▸ **Work to be completed**
All lines below containing the string "Tipps" are to be copied.

▸ **Dataset records**
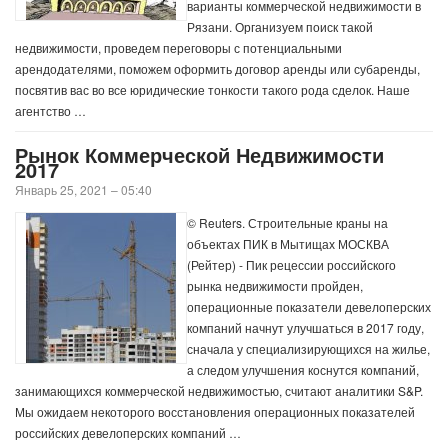
варианты коммерческой недвижимости в
Рязани. Организуем поиск такой
недвижимости, проведем переговоры с потенциальными
арендодателями, поможем оформить договор аренды или субаренды,
посвятив вас во все юридические тонкости такого рода сделок. Наше
агентство …
Рынок Коммерческой Недвижимости
2017
Январь 25, 2021 – 05:40
© Reuters. Строительные краны на
объектах ПИК в Мытищах МОСКВА
(Рейтер) - Пик рецессии российского
рынка недвижимости пройден,
операционные показатели девелоперских
компаний начнут улучшаться в 2017 году,
сначала у специализирующихся на жилье,
а следом улучшения коснутся компаний,
занимающихся коммерческой недвижимостью, считают аналитики S&P.
Мы ожидаем некоторого восстановления операционных показателей
российских девелоперских компаний …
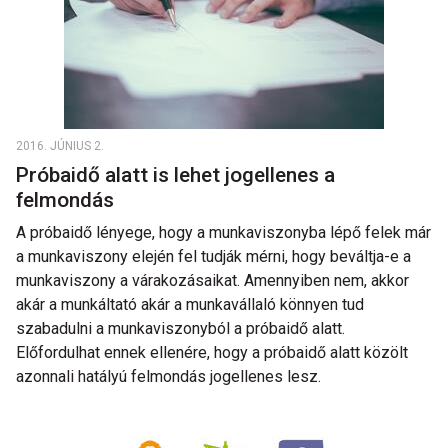
2016. JÚNIUS 2.
Próbaidő alatt is lehet jogellenes a
felmondás
A próbaidő lényege, hogy a munkaviszonyba lépő felek már
a munkaviszony elején fel tudják mérni, hogy beváltja-e a
munkaviszony a várakozásaikat. Amennyiben nem, akkor
akár a munkáltató akár a munkavállaló könnyen tud
szabadulni a munkaviszonyból a próbaidő alatt.
Előfordulhat ennek ellenére, hogy a próbaidő alatt közölt
azonnali hatályú felmondás jogellenes lesz.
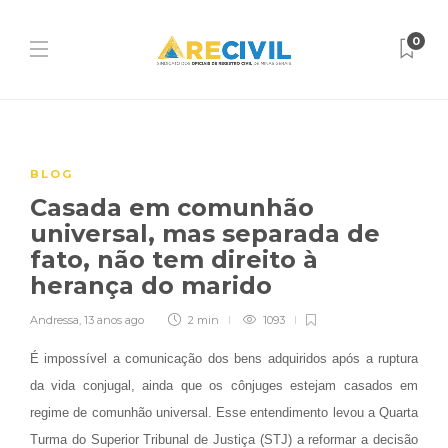
0
BLOG
Casada em comunhão
universal, mas separada de
fato, não tem direito à
herança do marido
Andressa
,
13 anos ago
2 min
1093
É impossível a comunicação dos bens adquiridos após a ruptura
da vida conjugal, ainda que os cônjuges estejam casados em
regime de comunhão universal. Esse entendimento levou a Quarta
Turma do Superior Tribunal de Justiça (STJ) a reformar a decisão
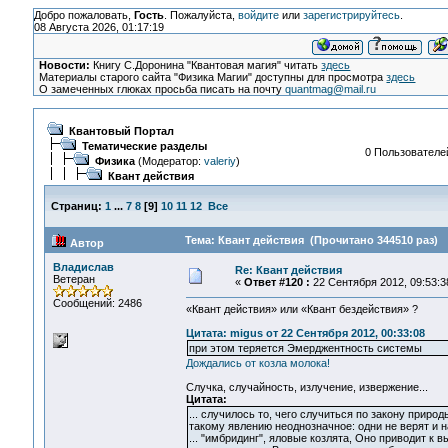
Добро пожаловать,
Гость
. Пожалуйста,
войдите
или
зарегистрируйтесь
.
08 Августа 2026, 01:17:19
Новости:
Книгу С.Доронина "Квантовая магия" читать
здесь
Материалы старого сайта "Физика Магии" доступны для просмотра
здесь
О замеченных глюках просьба писать на почту
quantmag@mail.ru
Квантовый Портал
Тематические разделы
0 Пользователей
Физика
(Модератор:
valeriy
)
Квант действия
Страниц:
1
...
7
8
[
9
]
10
11
12
Все
Тема: Квант действия (Прочитано 344510 раз)
Автор
Владислав
Re: Квант действия
Ветеран
«
Ответ #120 :
22 Сентября 2012, 09:53:3
Сообщений: 2486
«Квант действия» или «Квант бездействия» ?
Цитата: migus от 22 Сентября 2012, 00:33:08
при этом теряется Эмерджентность системы
Дождались от козла молока!
Случка, случайность, излучение, извержение...
Цитата:
... случилось то, чего случиться по закону приро
такому явлению неоднозначное: одни не верят и 
... "имбридинг", яловые козлята, Оно приводит 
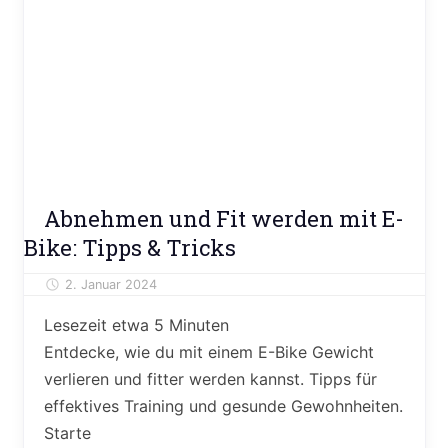
Ratgeber
Abnehmen und Fit werden mit E-
Bike: Tipps & Tricks
2. Januar 2024
Alexander Theis
Lesezeit etwa
5
Minuten
Entdecke, wie du mit einem E-Bike Gewicht
verlieren und fitter werden kannst. Tipps für
effektives Training und gesunde Gewohnheiten.
Starte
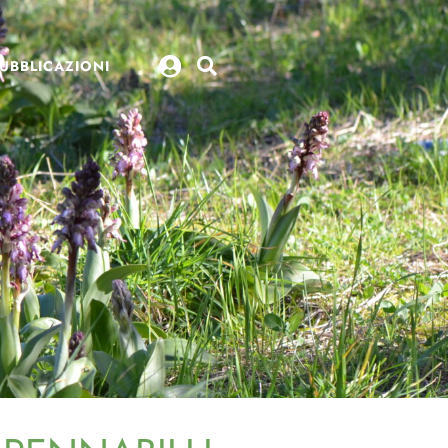
UBBLICAZIONI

▸ **Answer below**
Bike: Tipps & Tricks
verlieren und fitter werden kannst. Tipps für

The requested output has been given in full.